Weird XML

I am trying to edit this XML file that I believe is not true xml…

I have used powershell in the past to edit xml files and delete nodes/etc… but this one I am a bit confused on…

Here is a little of what the XML sheet consist of…

I want it to delete the entry that consist of the description containing 8.1.1.1 in it.

If you could give me some direction where I could run with it… I would greatly appreciate it.

So, we don’t use the [code] tag; it’s an HTML PRE tag. But, XML in particular - because browsers see it as HTML - doesn’t render well in the forums. Make a Gist out of your XML, and then paste the Gist URL here, and we’ll display it properly.

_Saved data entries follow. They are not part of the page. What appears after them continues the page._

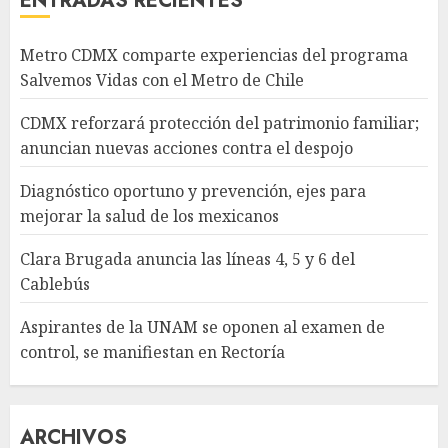
ENTRADAS RECIENTES
Metro CDMX comparte experiencias del programa
Salvemos Vidas con el Metro de Chile
CDMX reforzará protección del patrimonio familiar;
anuncian nuevas acciones contra el despojo
Diagnóstico oportuno y prevención, ejes para
mejorar la salud de los mexicanos
Clara Brugada anuncia las líneas 4, 5 y 6 del
Cablebús
Aspirantes de la UNAM se oponen al examen de
control, se manifiestan en Rectoría
ARCHIVOS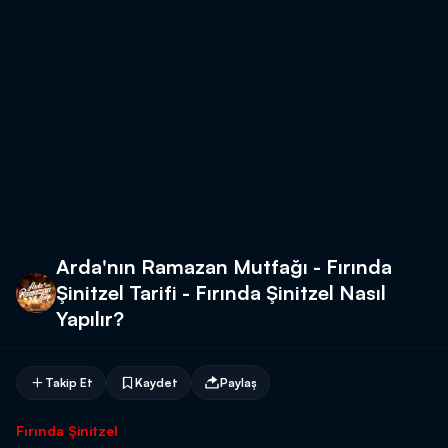
Arda'nın Ramazan Mutfağı - Fırında
Şinitzel Tarifi - Fırında Şinitzel Nasıl
Yapılır?
Takip Et
Kaydet
Paylaş
Fırında Şinitzel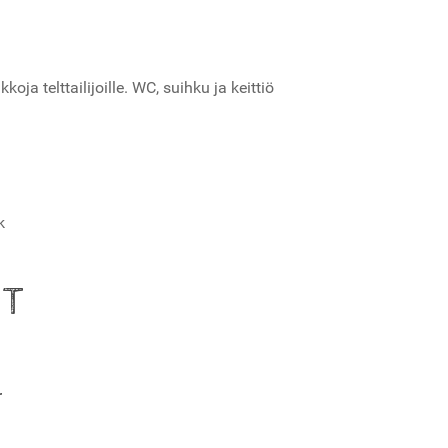
ja telttailijoille. WC, suihku ja keittiö
k
UT
T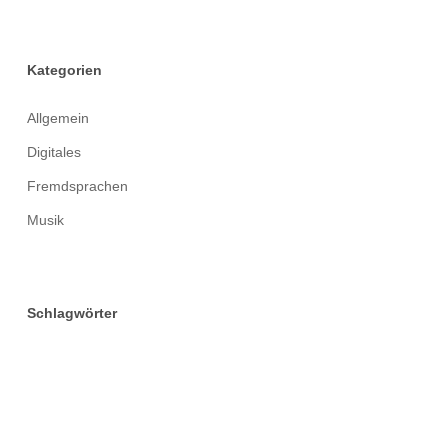
Kategorien
Allgemein
Digitales
Fremdsprachen
Musik
Schlagwörter
Abitur
Alumni
Arbeitsgemeinschaften
Austausch
Berufsorientierung
Biologie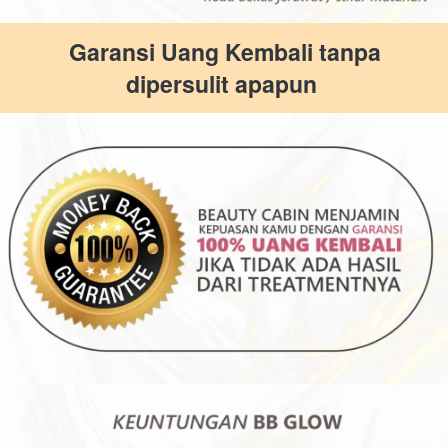
 Garansi Uang Kembali tanpa 
dipersulit apapun 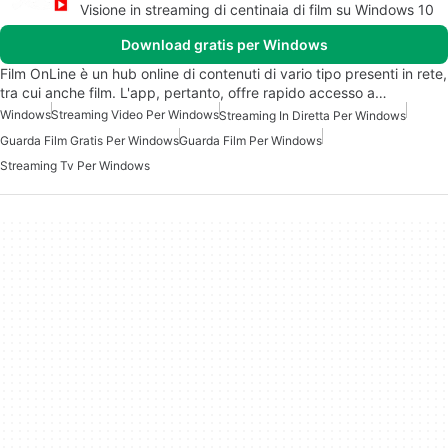
Visione in streaming di centinaia di film su Windows 10
Download gratis per Windows
Film OnLine è un hub online di contenuti di vario tipo presenti in rete,
tra cui anche film. L'app, pertanto, offre rapido accesso a…
Windows
Streaming Video Per Windows
Streaming In Diretta Per Windows
Guarda Film Gratis Per Windows
Guarda Film Per Windows
Streaming Tv Per Windows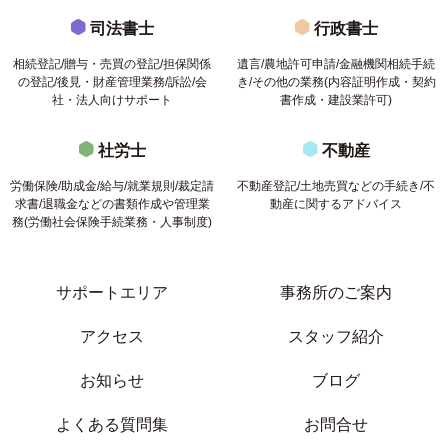
司法書士
行政書士
相続登記/贈与・売買の登記/担保関係
遺言/農地許可申請/金融機関相続手続
の登記/後見・財産管理業務/訴訟/会
き/その他の業務(内容証明作成・契約
社・法人向けサポート
書作成・建設業許可)
社労士
不動産
労働保険/助成金/給与/就業規則/裁定請
不動産登記/土地売買などの手続き/不
求書/退職金などの書類作成や管理業
動産に関するアドバイス
務(労働社会保険手続業務・人事制度)
サポートエリア
事務所のご案内
アクセス
スタッフ紹介
お知らせ
ブログ
よくある質問集
お問合せ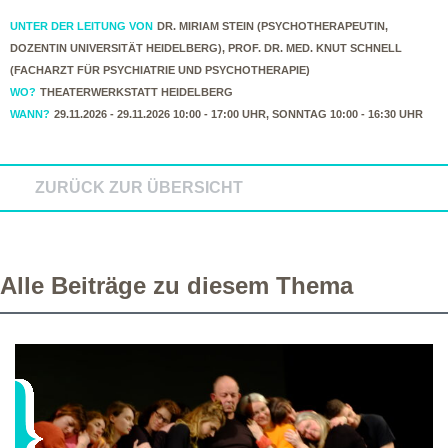
UNTER DER LEITUNG VON
DR. MIRIAM STEIN (PSYCHOTHERAPEUTIN,
DOZENTIN UNIVERSITÄT HEIDELBERG), PROF. DR. MED. KNUT SCHNELL
(FACHARZT FÜR PSYCHIATRIE UND PSYCHOTHERAPIE)
WO?
THEATERWERKSTATT HEIDELBERG
WANN?
29.11.2026 - 29.11.2026 10:00 - 17:00 UHR, SONNTAG 10:00 - 16:30 UHR
ZURÜCK ZUR ÜBERSICHT
Alle Beiträge zu diesem Thema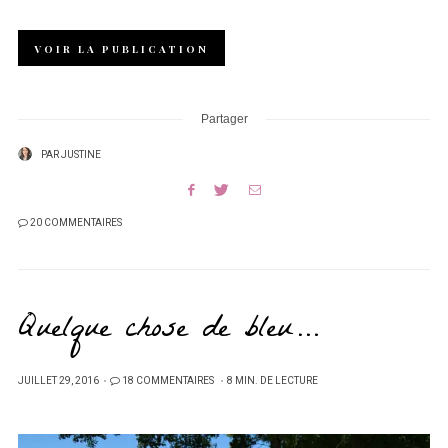
VOIR LA PUBLICATION
Partager
PAR
JUSTINE
20 COMMENTAIRES
Quelque chose de bleu…
PUBLIÉ
JUILLET 29, 2016
18 COMMENTAIRES
8 MIN. DE LECTURE
SUR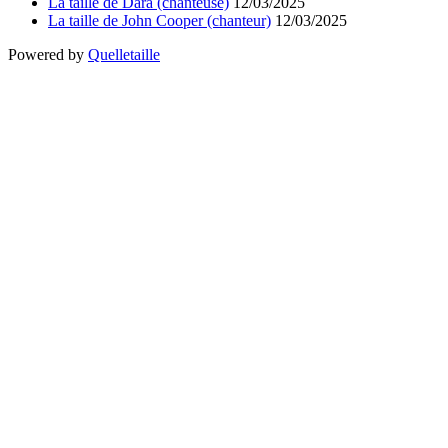
La taille de Dara (chanteuse)
12/03/2025
La taille de John Cooper (chanteur)
12/03/2025
Powered by
Quelletaille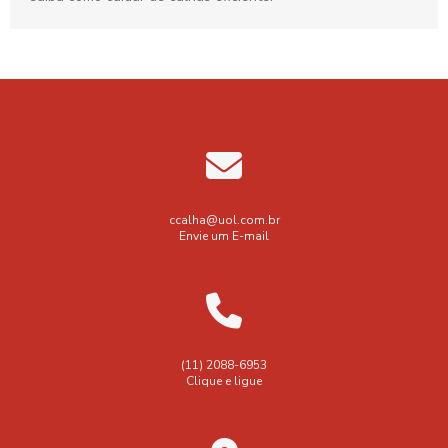
ccalha@uol.com.br
Envie um E-mail
(11) 2088-6953
Clique e ligue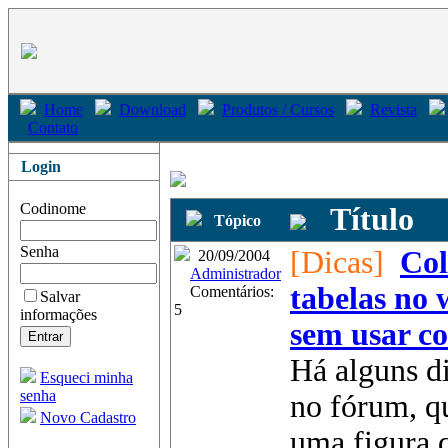
Home
Download
Produtos / Cursos
Revista
Contato
Login
Codinome
Título
Tópico
Senha
[Dicas]
Col
20/09/2004
Administrador
tabelas no 
Comentários:
Salvar
5
informações
sem usar c
Há alguns d
Esqueci minha
senha
no fórum, q
Novo Cadastro
uma figura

There’s a link to Gist right above the reply textbox, and it just uses your GitHub account.

thanks for the heads up Don… I fixed it.

So, that is “valid” XML, but it isn’t especially well designed. All PowerShell is going to let you do easily is get to the custom_item elements. From there, it’s just going to see the contents alone undifferentiated string. That means probably using a -replace operator to replace the text with an empty string. Honestly, I’m not even sure it’s worth treating this as XML, given what you want to do. It might be easier to use Get-Content to read it line by line, and just replace what you want, and then output it to a new file.

if I read it line by line… how would I delete the entire record of “Custom_Item” that contains 8.1.1.1 in the description… seems kind of hard to do…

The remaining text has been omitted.